Do you remember when Aston Villa hosted Coventry City on February 27, 1999? Unless you re a fan of either club or have an eidetic memory it is unlikely to be a game you can recall.
In case you have forgotten, or never knew in the first place, Coventry won impressively 4-1 at Villa Park thanks to two goals apiece from John Aloisi and George Boateng.
However, the result is not the reason why the fixture is of great interest. Instead, it is the team selected by Villa boss John Gregory, as he fielded a starting XI made up entirely of English players.
Here is the line-up: Michael Oakes, Steve Watson, Gareth Southgate, Dion Dublin, Simon Grayson, Riccardo Scimeca, Alan Wright, Lee Hendrie, Paul Merson, Ian Taylor, Julian Joachim.
It was the 55th time an all-English team had been named in the Premier League – but it is has not happened in the 20 years since then.
To mark the anniversary of the last full English seen in the Premier League, here are some sizzling facts, courtesy of Opta, for you to digest.
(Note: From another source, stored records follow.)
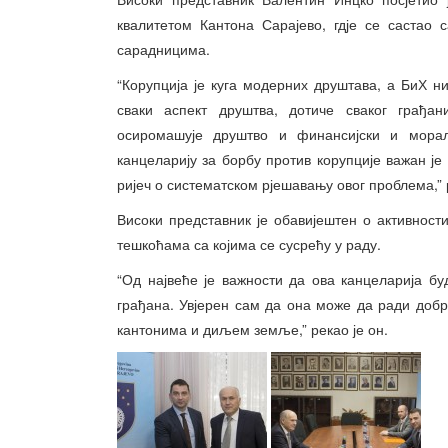
квалитетом Кантона Сарајево, гдје се саста
сарадницима.
“Корупција је куга модерних друштава, а БиХ н
сваки аспект друштва, дотиче сваког грађа
осиромашује друштво и финансијски и морал
канцеларију за борбу против корупције важан је
ријеч о систематском рјешавању овог проблема,” 
Високи представник је обавијештен о активнос
тешкоћама са којима се сусрећу у раду.
“Од највеће је важности да ова канцеларија бу
грађана. Увјерен сам да она може да ради добр
кантонима и диљем земље,” рекао је он.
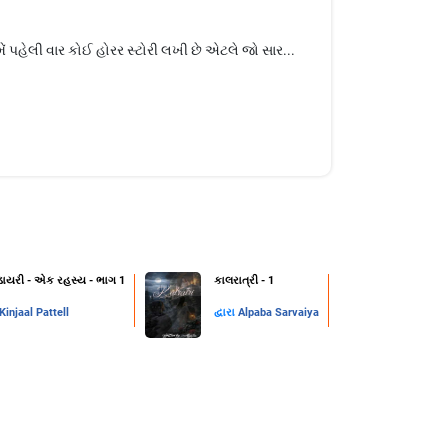
ેં પહેલી વાર કોઈ હોરર સ્ટોરી લખી છે એટલે જો સાર...
ડાયરી - એક રહસ્ય - ભાગ 1
કાલરાત્રી - 1
Kinjaal Pattell
દ્વારા
Alpaba Sarvaiya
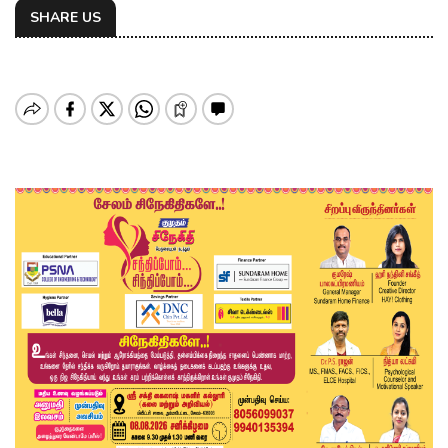
SHARE US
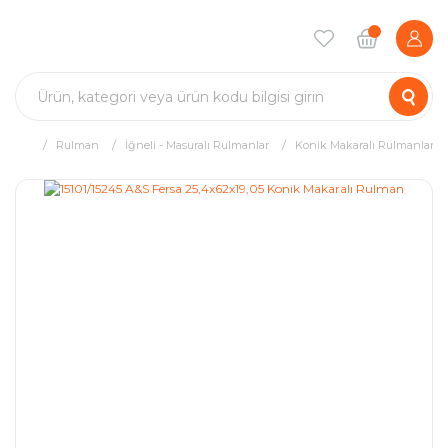
Rulman
İğneli - Masuralı Rulmanlar
Konik Makaralı Rulmanlar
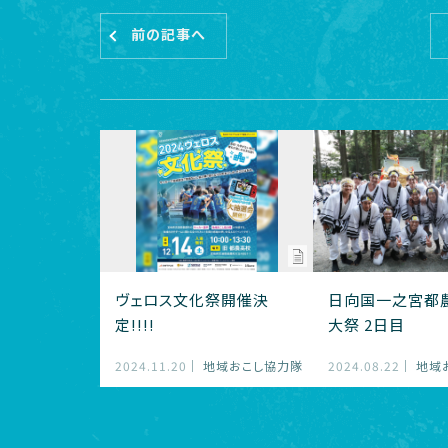
前の記事へ
ヴェロス文化祭開催決
日向国一之宮都
定!!!!
大祭 2日目
2024.11.20
地域おこし協力隊
2024.08.22
地域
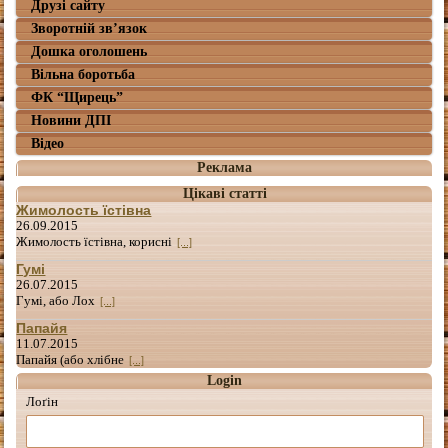
Друзі сайту
Зворотній зв’язок
Дошка оголошень
Вільна боротьба
ФК “Щирець”
Новини ДПІ
Відео
Реклама
Цікаві статті
Жимолость їстівна
26.09.2015
Жимолость їстівна, корисні
[...]
Гумі
26.07.2015
Гумі, або Лох
[...]
Папайя
11.07.2015
Папайя (або хлібне
[...]
Login
Лоґін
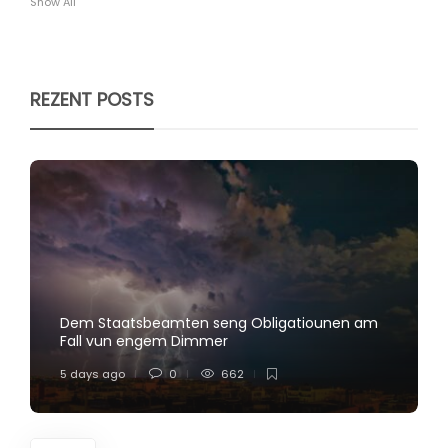
Show All
REZENT POSTS
Dem Staatsbeamten seng Obligatiounen am
Fall vun engem Dimmer
5 days ago
0
662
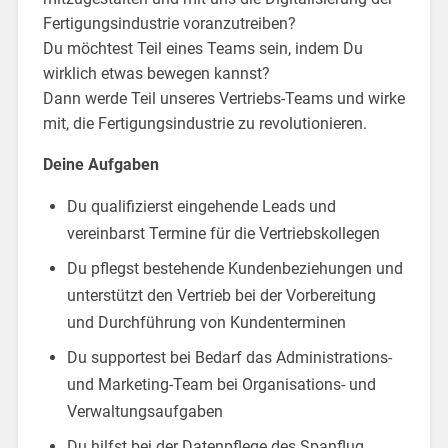
Fertigungsindustrie voranzutreiben?
Du möchtest Teil eines Teams sein, indem Du
wirklich etwas bewegen kannst?
Dann werde Teil unseres Vertriebs-Teams und wirke
mit, die Fertigungsindustrie zu revolutionieren.
Deine Aufgaben
Du qualifizierst eingehende Leads und
vereinbarst Termine für die Vertriebskollegen
Du pflegst bestehende Kundenbeziehungen und
unterstützt den Vertrieb bei der Vorbereitung
und Durchführung von Kundenterminen
Du supportest bei Bedarf das Administrations-
und Marketing-Team bei Organisations- und
Verwaltungsaufgaben
Du hilfst bei der Datenpflege des Spanflug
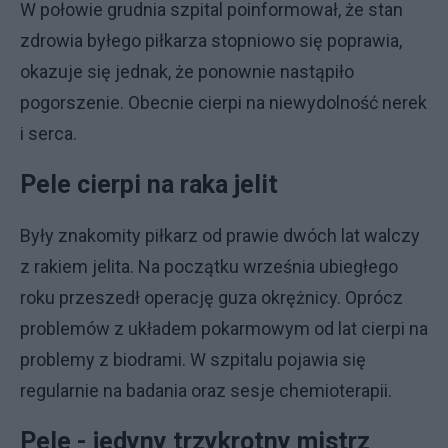
W połowie grudnia szpital poinformował, że stan
zdrowia byłego piłkarza stopniowo się poprawia,
okazuje się jednak, że ponownie nastąpiło
pogorszenie. Obecnie cierpi na niewydolność nerek
i serca.
Pele cierpi na raka jelit
Były znakomity piłkarz od prawie dwóch lat walczy
z rakiem jelita. Na początku września ubiegłego
roku przeszedł operację guza okrężnicy. Oprócz
problemów z układem pokarmowym od lat cierpi na
problemy z biodrami. W szpitalu pojawia się
regularnie na badania oraz sesje chemioterapii.
Pele - jedyny trzykrotny mistrz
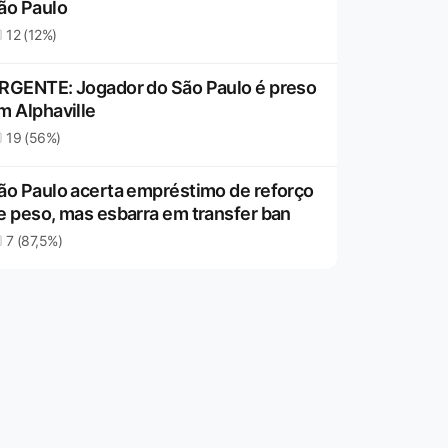
ão Paulo
12 (12%)
RGENTE: Jogador do São Paulo é preso
m Alphaville
19 (56%)
ão Paulo acerta empréstimo de reforço
e peso, mas esbarra em transfer ban
7 (87,5%)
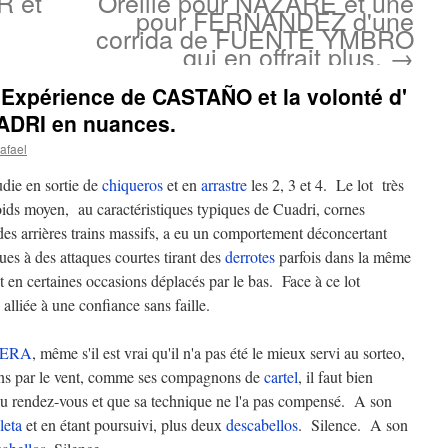
R et
Oreille pour NAZARE et une
pour FERNANDEZ d'une
corrida de FUENTE YMBRO
qui en offrait plus.
→
Expérience de CASTAÑO et la volonté d'
ADRI en nuances.
afael
die en sortie de
chiqueros
et en
arrastre
les 2, 3 et 4. Le lot très
ids moyen, au caractéristiques typiques de Cuadri, cornes
des arrières trains massifs, a eu un comportement déconcertant
es à des attaques courtes tirant des
derrotes
parfois dans la même
t en certaines occasions déplacés par le bas. Face à ce lot
 alliée à une confiance sans faille.
ERA
, même s'il est vrai qu'il n'a pas été le mieux servi au sorteo,
ions par le vent, comme ses compagnons de
cartel
, il faut bien
 au rendez-vous et que sa technique ne l'a pas compensé. A son
leta
et en étant poursuivi, plus deux
descabellos
. Silence. A son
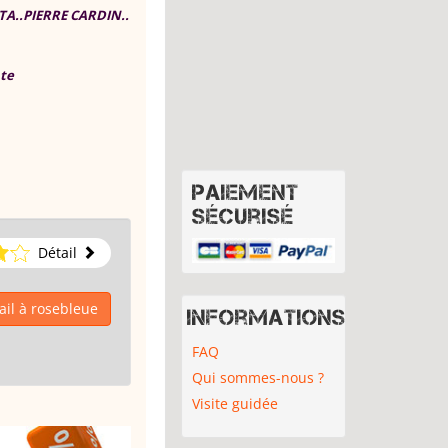
TA..PIERRE CARDIN..
nte
Paiement
sécurisé
Détail
il à rosebleue
Informations
FAQ
Qui sommes-nous ?
Visite guidée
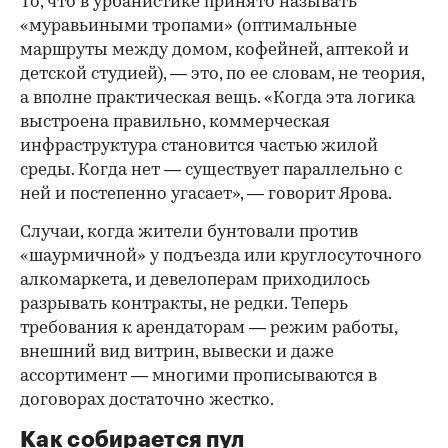
То, что в урбанистике принято называть
«муравьиными тропами» (оптимальные
маршруты между домом, кофейней, аптекой и
детской студией), — это, по ее словам, не теория,
а вполне практическая вещь. «Когда эта логика
выстроена правильно, коммерческая
инфраструктура становится частью жилой
среды. Когда нет — существует параллельно с
ней и постепенно угасает», — говорит Ярова.
Случаи, когда жители бунтовали против
«шаурмичной» у подъезда или круглосуточного
алкомаркета, и девелоперам приходилось
разрывать контракты, не редки. Теперь
требования к арендаторам — режим работы,
внешний вид витрин, вывески и даже
ассортимент — многими прописываются в
договорах достаточно жестко.
Как собирается пул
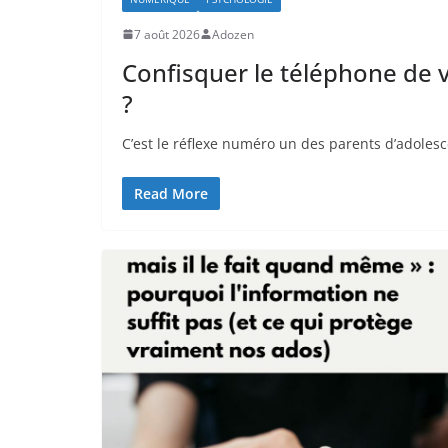
7 août 2026
Adozen
Confisquer le téléphone de 
?
C’est le réflexe numéro un des parents d’adolesc
Read More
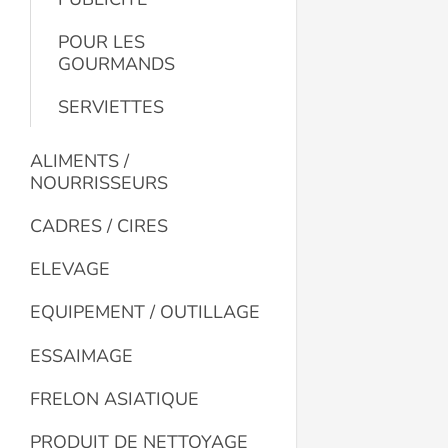
POUR LES
GOURMANDS
SERVIETTES
ALIMENTS /
NOURRISSEURS
CADRES / CIRES
ELEVAGE
EQUIPEMENT / OUTILLAGE
ESSAIMAGE
FRELON ASIATIQUE
PRODUIT DE NETTOYAGE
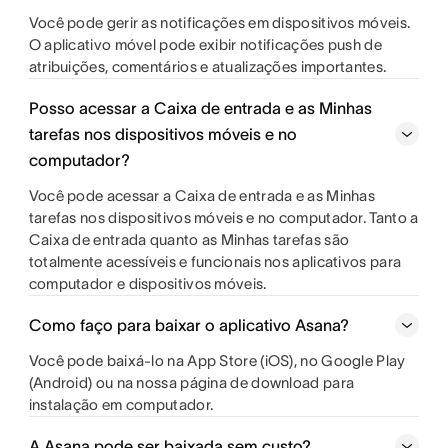
Você pode gerir as notificações em dispositivos móveis.
O aplicativo móvel pode exibir notificações push de
atribuições, comentários e atualizações importantes.
Posso acessar a Caixa de entrada e as Minhas
tarefas nos dispositivos móveis e no
computador?
Você pode acessar a Caixa de entrada e as Minhas
tarefas nos dispositivos móveis e no computador. Tanto a
Caixa de entrada quanto as Minhas tarefas são
totalmente acessíveis e funcionais nos aplicativos para
computador e dispositivos móveis.
Como faço para baixar o aplicativo Asana?
Você pode baixá-lo na App Store (iOS), no Google Play
(Android) ou na nossa página de download para
instalação em computador.
A Asana pode ser baixada sem custo?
in 1999, John Aloisi get 2 goals each as the win 4-1 at Aston Villa
— Coventry City (@Coventry_City)
Gregory did not stop at picking 11 Englishmen in the game – he also used three subs from the same country. Mark Draper, Gareth Barry and Stan Collymore all came on for Villa, who found the net courtesy of a penalty from Dublin in the 55th minute (which made the score 2-1).
The 1998-99 season was the first in the Premier League where the percentage of English players used in the competition dropped below 50 per cent (48.2 per cent).
There has never been a Premier League match in which all 22 players who started were English. QPR and Newcastle United came close in January 1994, combining to select 21 between them. The only non-Englishman involved that day? Tony Roberts, QPR s Welsh goalkeeper.
Gregory named teams containing 10 Englishmen on 10 occasions after that Coventry fixture. The only other two clubs to hit that number since are West Ham, against Tottenham in March 2003 (Czech Tomas Repka was the odd man out), and Middlesbrough, who fielded Scotsman James Morrison against Fulham, in May 2006.
Aston Villa have named the most all-English starting XIs in Premier League history (19). Newcastle United (14) are second, while other clubs to do so are: Arsenal (5), Coventry (4), Leicester City (3), Oldham Athletic (3), Sheffield Wednesday (2), Tottenham Hotspur (2), Norwich City (1), Leeds United (1) and Southampton (1).
Just 238 days after losing to Coventry, Villa were involved in the first Premier League fixture to see no Englishmen selected in a starting line-up. Wimbledon were their opponents, with Norwegian boss Egil Olsen including players from the following countries: Jamaica (3), Scotland (2), Wales (2), plus one each from Guyana, Iceland, Norway and the Republic of Ireland.
Of the five English managers to name teams in the Premier League era that did not include a fellow countryman, three have also taken charge of the Three Lions. Kevin Keegan, who went without an English player in an XI once, back in November 2002, was the first. He was followed by: Sam Allardyce (six times) and Steve McClaren (four times). Brian McDermott (once) and Alan Pardew (five times) complete the quintet.
Arsenal have selected the most line-ups in the competition with no Englishmen – and it is not even close. It has occurred for the Gunners on 173 occasions, putting them well clear of second-placed Wigan (42). Manchester United, in contrast, have only done it once it was in a derby fixture against Manchester City in 2009 though Alex Ferguson did send on English duo Wayne Rooney and Paul Scholes as substitutes in a 2-0 win.